The government may have enacted a law empowering citizens to demand information from public authorities, but five years later many government departments are yet to take the “first step” towards proactive disclosure. Section 4(1)(b) of the RTI act mandates that all authorities under the purview of the law must index, catalogue and computerise official records to be easily accessed by the people. So far, however, few departments have paid heed to the provision, says K A Thippeswamy, Karnataka State Information Commissioner. The progress, he said, has been “almost negligible”. “They (departments) do not even have a record room to keep  documents,” he said. “They were supposed to do it within six months of the Act coming into force. But it’s been five years and they are yet to do it.’’

Another stipulation, often ignored, is that every public authority has to publish sixteen categories of information ranging from particulars of the organisation, powers and duties of its officers, employees, categories of documents that are held by it. Thippedwamy said it is not sufficient to publish the information once, the public authority is obliged to update it every year. “Since we live in the age of Internet, the information should be updated is updated on the website.”

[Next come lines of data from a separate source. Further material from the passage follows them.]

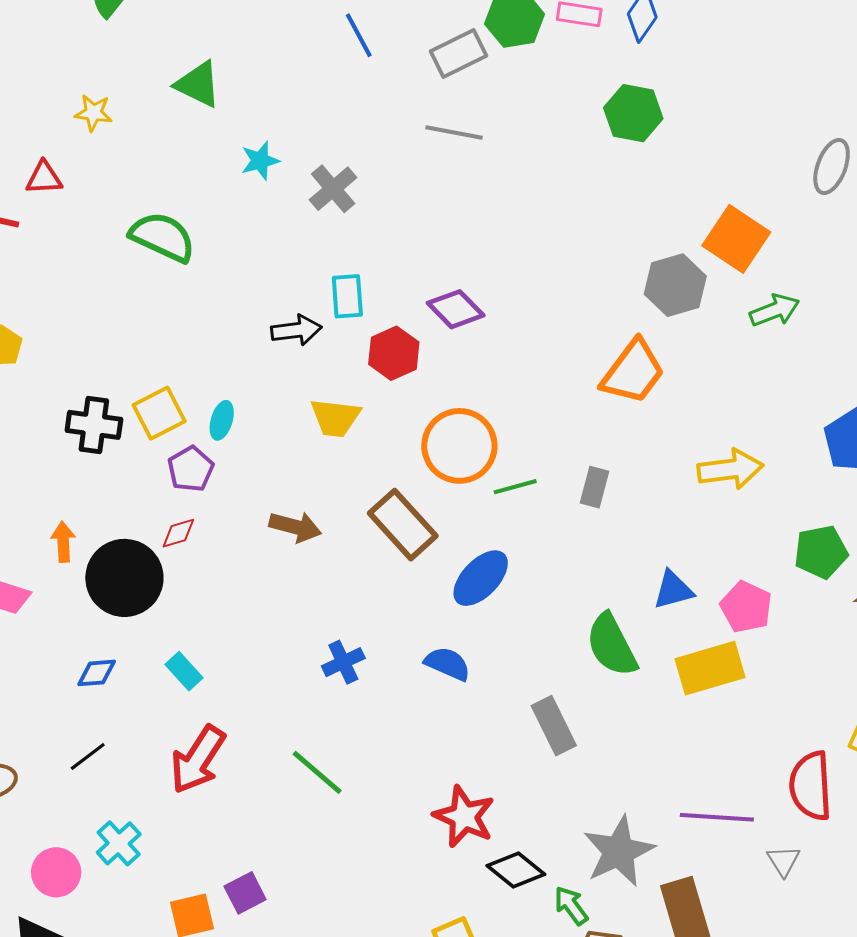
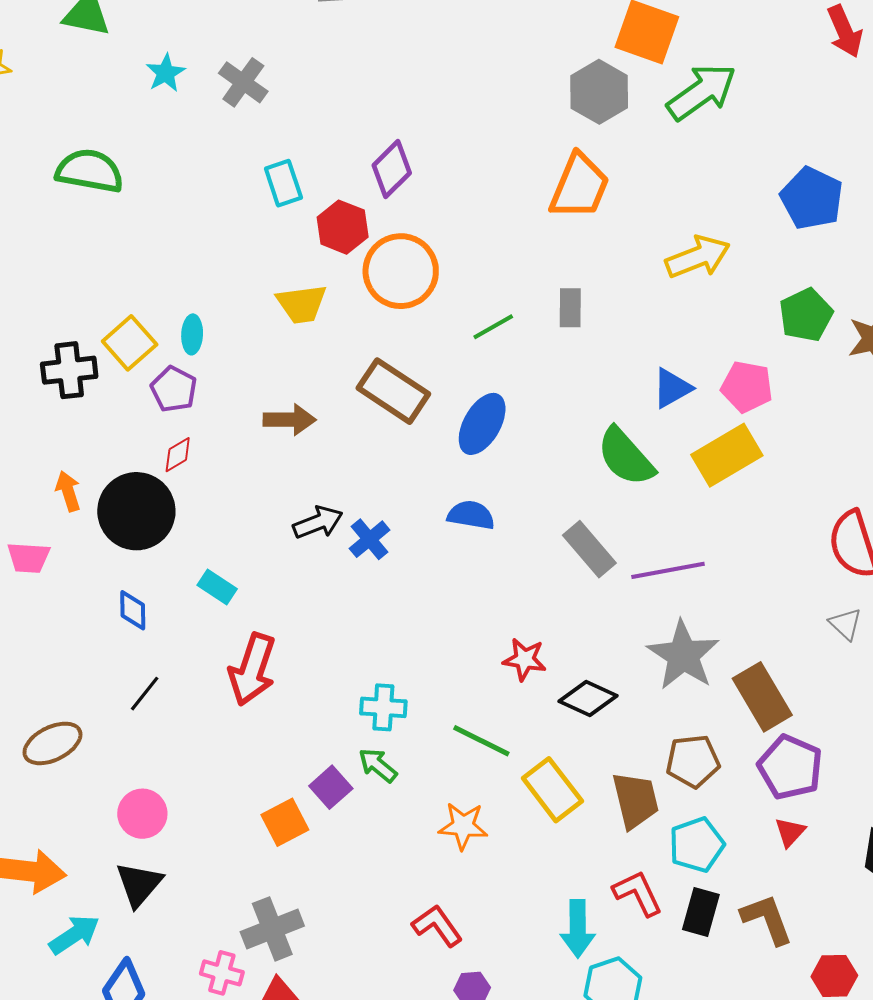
purple diamond: (456, 309) -> (392, 169), turned -76
green arrow: (775, 310) -> (702, 92), size x1.5
black arrow: (296, 330) -> (318, 522), moved
orange circle: (459, 446) -> (401, 271), moved
blue diamond: (97, 673) -> (133, 610), turned -72
green line: (317, 772) -> (481, 741), moved
red star: (464, 817) -> (525, 659), size x0.7
purple line: (717, 817) -> (668, 570), moved
cyan cross: (119, 843) -> (383, 707), moved, turned -30
green arrow: (571, 906) -> (378, 765), moved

The relevant Sec 4 (2) reads: "It shall be a constant endeavour of every public authority to take steps in accordance with the requirements of clause (b) of sub-section (1) to provide as much information suo motu to the public at regular intervals through various means of communications, including internet, so that the public have minimum resort to the use of this Act to obtain information".

RTI activist and coordinator of RTI study centre, Veeresh, said due to the non-implementation of section 4(1) of the Act, the information is denied. When challenged in the Commission, the case gets delayed due to large number of cases pending, he added. ‘’There are 10,000 cases pending before the commission, and it takes five months before the case comes up for hearing,” he said.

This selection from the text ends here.